Laura Boldrini, ex presidente della Camera e deputata Pd. Che giudizio dà dell’escalation militare in Ucraina?

La situazione è drammatica, a partire dalle condizioni della popolazione ucraina. Tutti gli indicatori segnalano una allerta mondiale, penso alle parole del premier britannico Johnson, alla risposta russa. C’è il serio rischio che la situazione sfugga di mano. Non mi pare che si stia facendo tutto il possibile per fermare la guerra, e ripeto che la strada non è l’invio di altre armi: la diplomazia è una strada difficile ma è l’unica possibile.

La missione del segretario Onu Guterres può essere una strada?

Mi pare che il suo tentativo non abbia sortito gli effetti sperati con Putin. La stessa idea di considerare come base di partenza dei negoziati l’annessione di Crimea e Donbass è irrealistica: eppure questo esercizio diplomatico non deve fermarsi. E l’Europa deve fare sentire la sua voce: finora è stata unita solo nell’invio di armi e nelle sanzioni. Spero che prenda forma una prossima visita a Kiev, di Draghi, Macron e Scholz insieme, che metta l’Ue al centro della trattativa.

In Italia è pronto un nuovo decreto per l’invio di armi. Serve un nuovo voto del Parlamento?

Nel decreto approvato a febbraio è prevista la possibilità di inviare armi fino alla fine dell’anno. I dettagli della fornitura militare previsti nei decreti interministeriali passano dal Copasir, ma sono secretati.
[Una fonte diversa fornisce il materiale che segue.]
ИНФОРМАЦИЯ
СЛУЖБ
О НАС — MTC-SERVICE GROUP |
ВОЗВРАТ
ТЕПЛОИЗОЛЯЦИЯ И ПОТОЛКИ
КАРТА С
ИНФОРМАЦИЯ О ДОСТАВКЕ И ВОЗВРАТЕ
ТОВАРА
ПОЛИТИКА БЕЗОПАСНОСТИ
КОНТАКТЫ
È però previsto, nello stesso decreto, che ogni tre mesi il Parlamento sia informato dal governo sull’evoluzione della situazione.
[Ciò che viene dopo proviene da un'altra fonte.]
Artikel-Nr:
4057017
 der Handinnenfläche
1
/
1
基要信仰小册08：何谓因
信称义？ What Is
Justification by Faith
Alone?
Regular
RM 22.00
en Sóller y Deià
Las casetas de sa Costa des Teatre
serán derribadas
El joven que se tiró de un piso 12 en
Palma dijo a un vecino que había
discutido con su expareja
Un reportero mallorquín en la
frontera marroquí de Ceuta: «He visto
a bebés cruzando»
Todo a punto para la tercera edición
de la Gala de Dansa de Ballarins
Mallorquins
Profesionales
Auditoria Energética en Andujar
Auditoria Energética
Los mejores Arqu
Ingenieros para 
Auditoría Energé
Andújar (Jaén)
Se si inviano armi di natura offensiva e non difensiva è necessario che il Parlamento si esprima?

Mi pare una distinzione abbastanza relativa. Un’arma per sua natura può essere utilizzata per difendersi o per attaccare.

Il M5S pensa a una mozione contro l’invio di armi pesanti.

A marzo su questo punto mi sono astenuta proprio perché ritengo che il conflitto non si risolve inviando armi, ma accelerando i negoziati. Sinceramente non credo che una mozione possa consentirci di fare marcia indietro sulla decisione già presa che dà copertura alle scelte del governo fino a fine anno. La strada per me più opportuna sarebbe lo stop europeo all’importazione di gas russo, così smetteremmo di finanziare la guerra di Putin.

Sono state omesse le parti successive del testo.